Just to give some sense of scale – and the scale was what was really impressive – the iguanodon was thirty five long and used six hundred bricks, weighing something like thirty tonnes. Nor was the iguanodon alone. A whole number of dinosaurs were being recreated by Hawkins under Richard Owen’s watchful supervision.
New Year’s Eve 1853/1854 Hawkins arranged a party with some of the great scientific names of his day. The invitation was written on a pterodactyl wing (!) within a more conventional Victorian invitation and sent out instructing the invitees to RSVP and to arrive at 5.00 PM on the 31 January.

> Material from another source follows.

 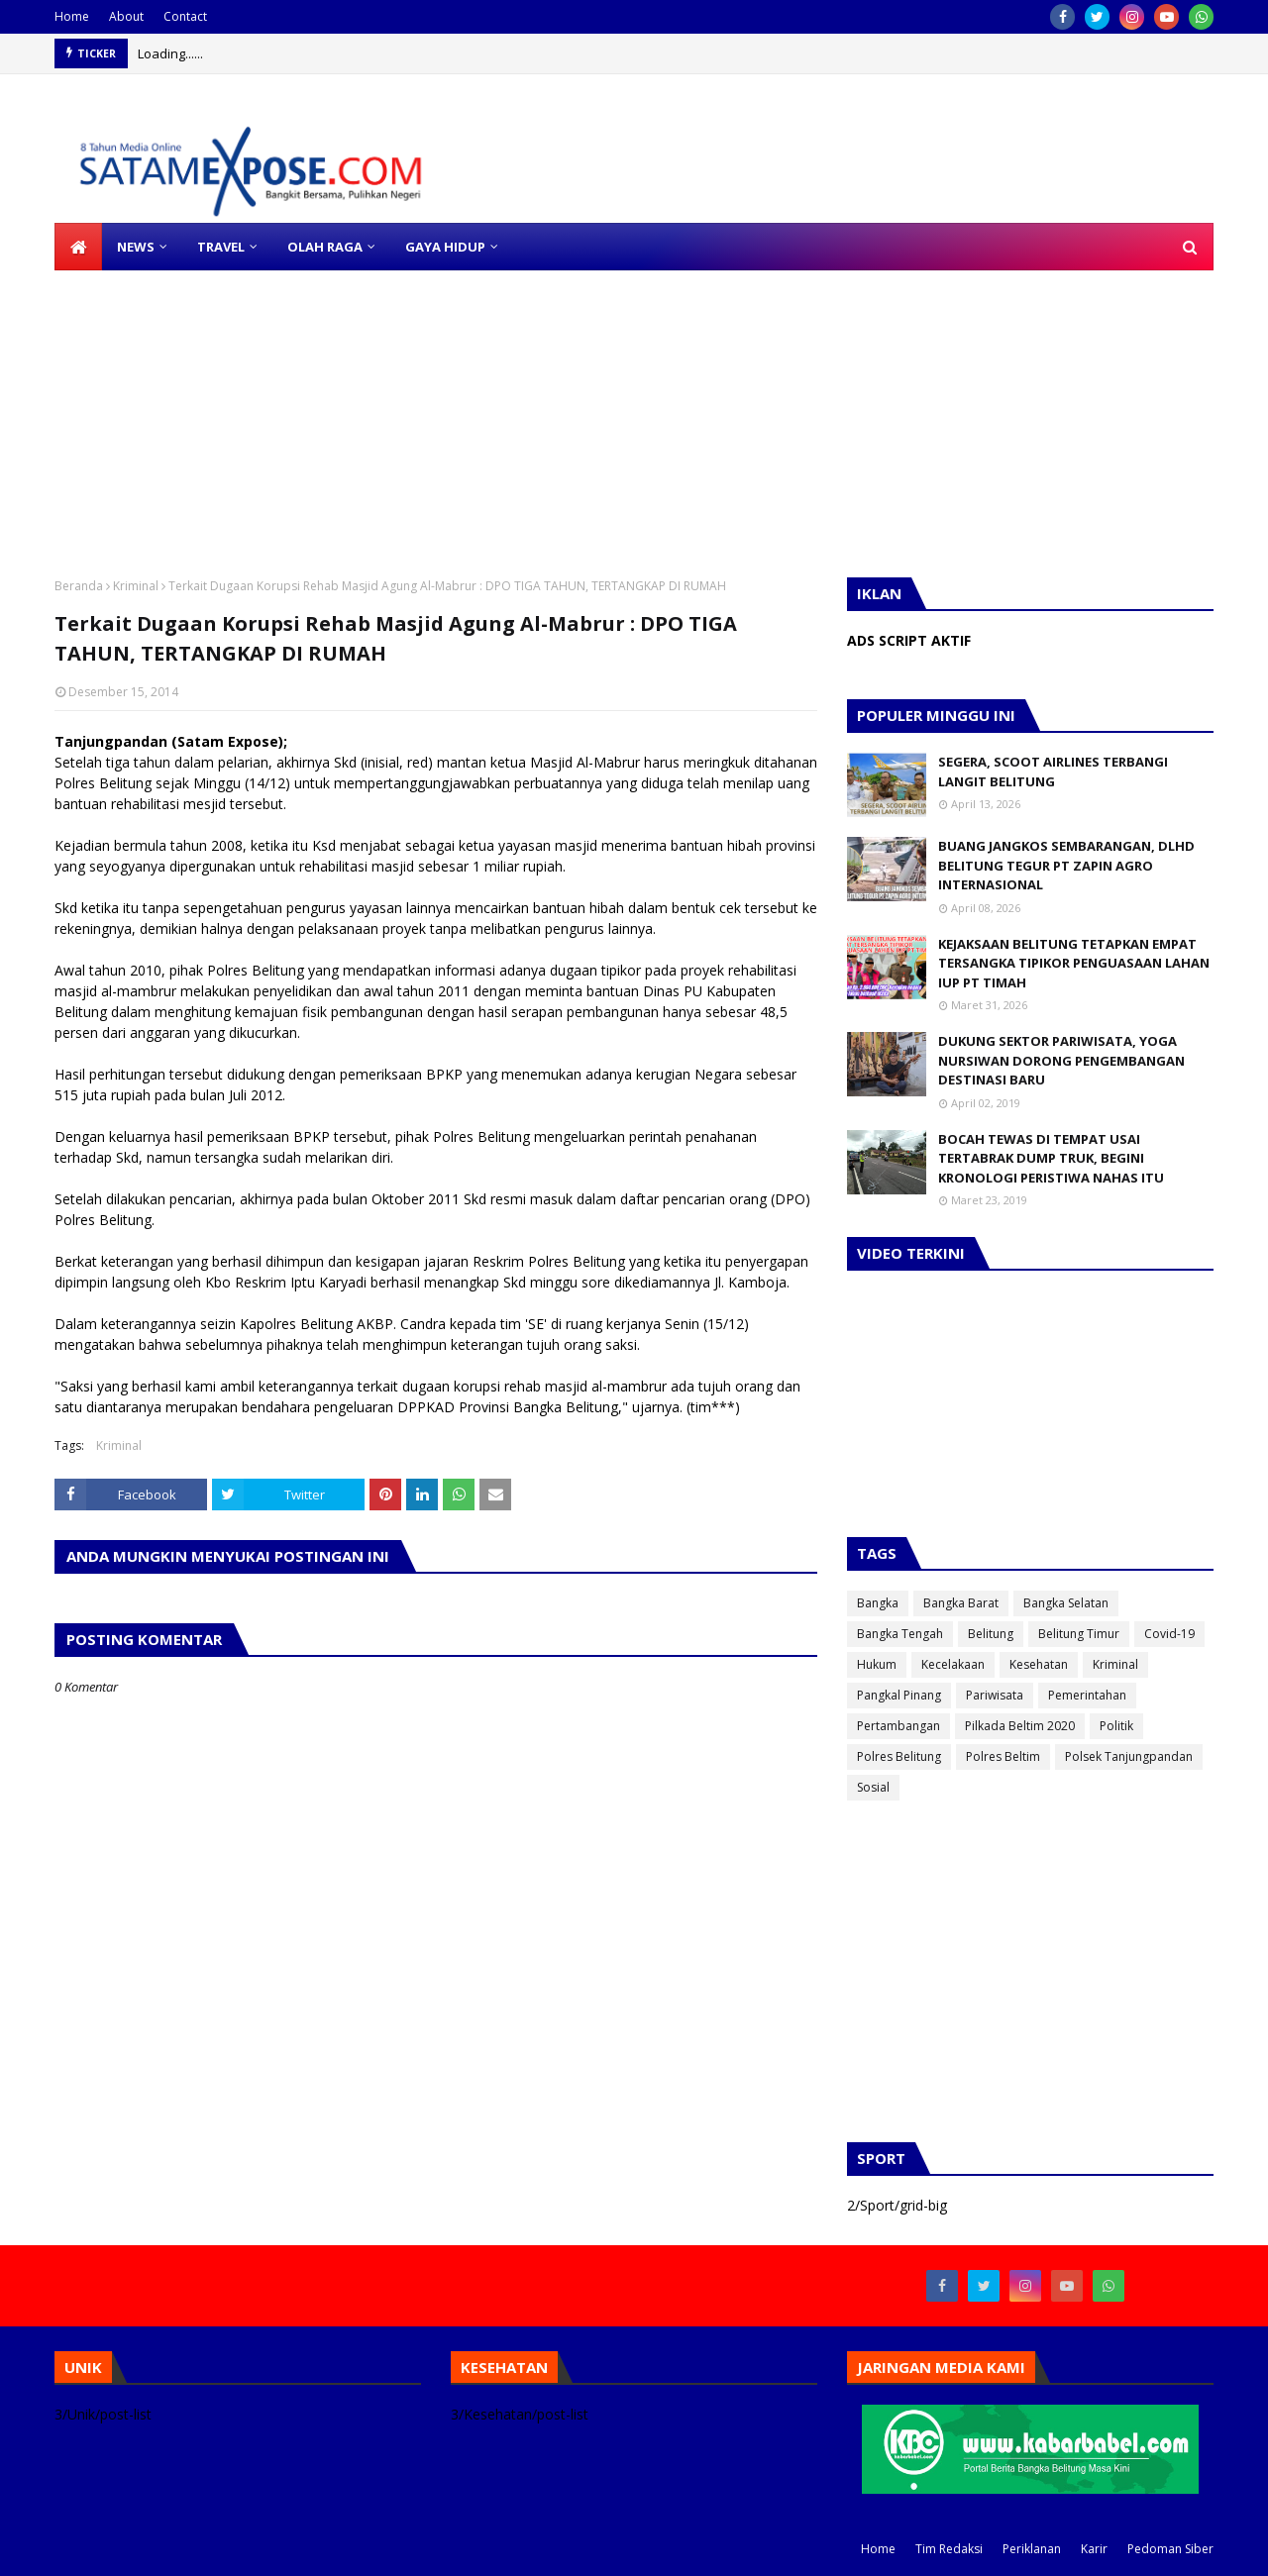 What do you see at coordinates (78, 246) in the screenshot?
I see `[menuitem]` at bounding box center [78, 246].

On the day in question the guests – including Hawkins, Owen, Edward Forbes, the great John Gould and Joseph Prestwich were sat within the mould of the iguanodon – see image – and treated to the best company and food that mid Victorian London had to offer.
By midnight, by all accounts, and the chiming of the New Year, the assembled guests were seriously ‘merry’. At this point, sozzled on sherry and port they broke out with this little tune: ‘The jolly old beast// Is not deceased//There’s life in him again!’

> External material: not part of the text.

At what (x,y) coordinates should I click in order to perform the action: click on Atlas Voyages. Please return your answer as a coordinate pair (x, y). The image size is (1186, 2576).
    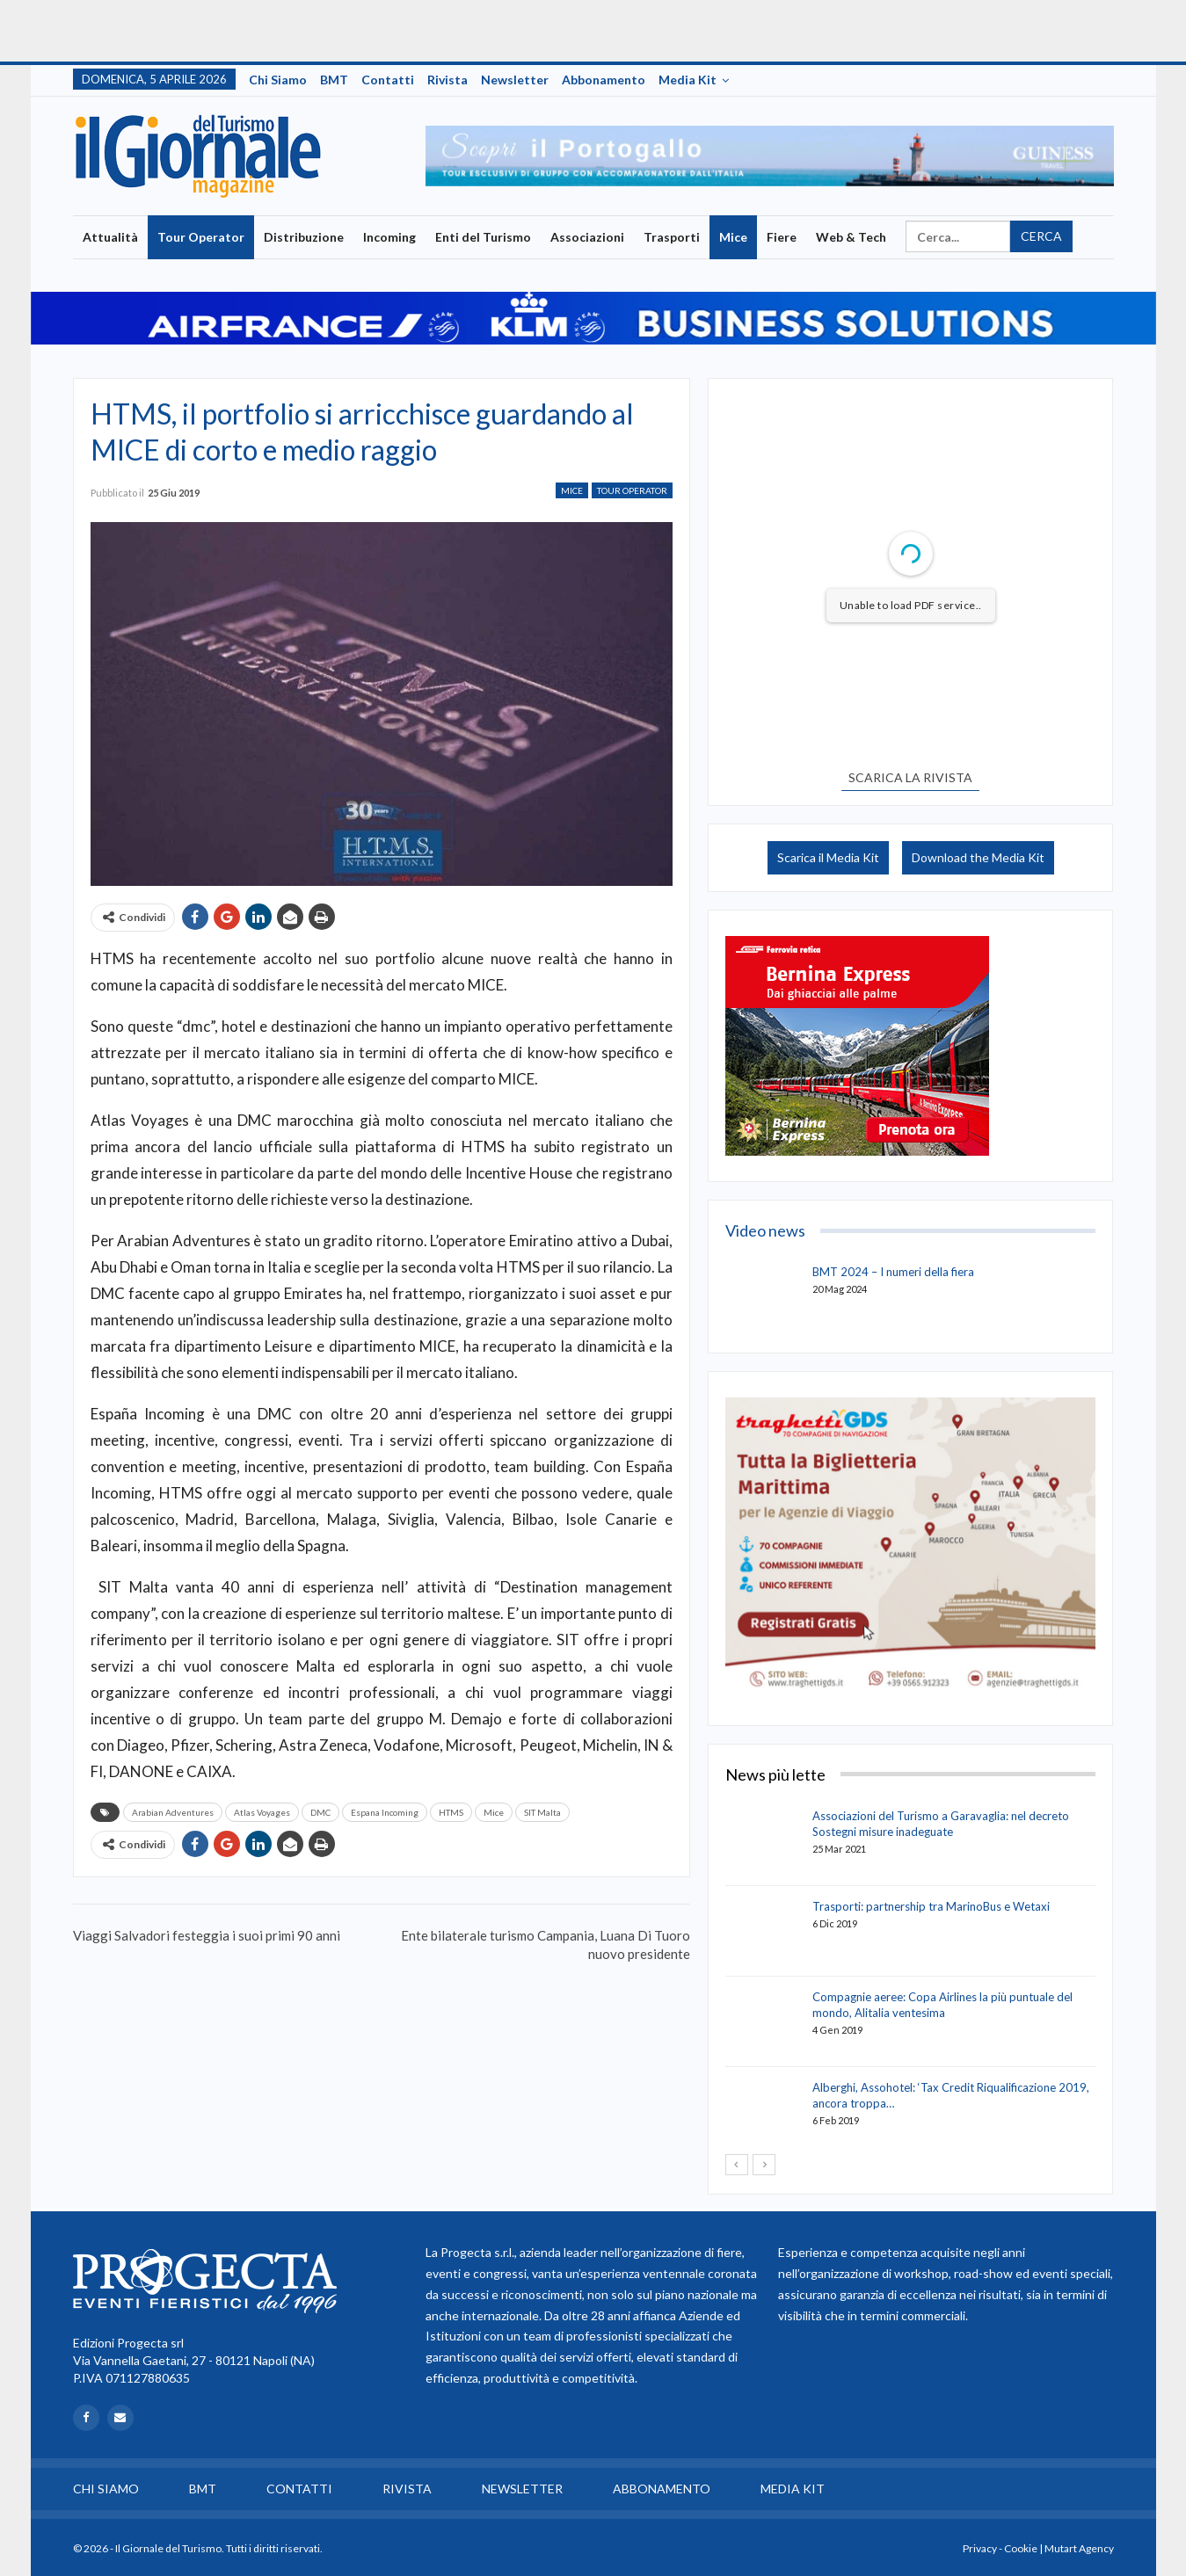
    Looking at the image, I should click on (262, 1812).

Hawkins described how the party, while heading for the railway station afterwards (late tube trains in those times) continued this song and were so loud ‘as almost to lead to the belief that the herd of Iguanodons were bellowing.’
Oh to have been there…
drbeachcombing AT yahoo DOT com for other memorable meals or perhaps even the menu of the iguanodon feast.
16 April 2011: Mind under siege writes in with an important addendum – ‘I believe it is also worth noting that the iguanodon’s original skeleton was indeed put together incorrectly. Pieces were thrown out if they couldn’t figure it out. Likewise, certain bones were jammed into odd places to fit the paradigm of the ‘terrible lizard’. For instance, the horn featured on the recreation’s nose is actually the now recognized ‘trademark’ iguanodon thumb spike. Not to mention we now recognize our prehistoric friend as possessing a more bipedal stance (although a traditional ‘four legged’ posture may have been adopted when the creature was in need of more speed). Keep up the fantastic work Beachcombing, and don’t be afraid of the gore.’ Thanks MuS!!
30 April: Then Andy the Mad Monk is nostalgic: ‘I enjoyed your post about eating in a dinosaur as it brought back memories of my childhood. The dinosaurs still exist at Crystal Palace, in South London. As a child, I visited the boating lake several times, around which they were located’ Thanks as always Andy!